- _The data_:
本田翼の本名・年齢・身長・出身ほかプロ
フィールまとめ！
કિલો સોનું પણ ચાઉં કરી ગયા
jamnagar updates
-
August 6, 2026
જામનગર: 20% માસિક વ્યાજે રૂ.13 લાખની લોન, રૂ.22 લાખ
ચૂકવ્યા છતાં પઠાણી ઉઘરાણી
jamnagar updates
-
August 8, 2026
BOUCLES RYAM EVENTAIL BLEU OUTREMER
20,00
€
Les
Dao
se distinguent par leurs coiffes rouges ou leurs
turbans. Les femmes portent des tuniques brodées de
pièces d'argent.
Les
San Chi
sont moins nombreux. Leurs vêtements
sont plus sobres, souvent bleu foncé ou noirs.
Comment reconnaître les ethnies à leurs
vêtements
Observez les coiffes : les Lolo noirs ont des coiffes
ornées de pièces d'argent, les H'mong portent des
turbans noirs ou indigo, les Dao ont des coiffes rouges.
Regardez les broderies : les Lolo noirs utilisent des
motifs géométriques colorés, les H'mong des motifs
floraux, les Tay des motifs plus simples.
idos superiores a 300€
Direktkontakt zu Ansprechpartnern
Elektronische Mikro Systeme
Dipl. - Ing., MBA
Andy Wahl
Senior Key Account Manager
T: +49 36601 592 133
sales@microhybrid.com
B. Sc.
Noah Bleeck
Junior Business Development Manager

- _Assignment_: I would like the records restated exactly, with every line intact.

- _Solution for this problem_:
本田翼の本名・年齢・身長・出身ほかプロ
フィールまとめ！
કિલો સોનું પણ ચાઉં કરી ગયા
jamnagar updates
-
August 6, 2026
જામનગર: 20% માસિક વ્યાજે રૂ.13 લાખની લોન, રૂ.22 લાખ
ચૂકવ્યા છતાં પઠાણી ઉઘરાણી
jamnagar updates
-
August 8, 2026
BOUCLES RYAM EVENTAIL BLEU OUTREMER
20,00
€
Les
Dao
se distinguent par leurs coiffes rouges ou leurs
turbans. Les femmes portent des tuniques brodées de
pièces d'argent.
Les
San Chi
sont moins nombreux. Leurs vêtements
sont plus sobres, souvent bleu foncé ou noirs.
Comment reconnaître les ethnies à leurs
vêtements
Observez les coiffes : les Lolo noirs ont des coiffes
ornées de pièces d'argent, les H'mong portent des
turbans noirs ou indigo, les Dao ont des coiffes rouges.
Regardez les broderies : les Lolo noirs utilisent des
motifs géométriques colorés, les H'mong des motifs
floraux, les Tay des motifs plus simples.
idos superiores a 300€
Direktkontakt zu Ansprechpartnern
Elektronische Mikro Systeme
Dipl. - Ing., MBA
Andy Wahl
Senior Key Account Manager
T: +49 36601 592 133
sales@microhybrid.com
B. Sc.
Noah Bleeck
Junior Business Development Manager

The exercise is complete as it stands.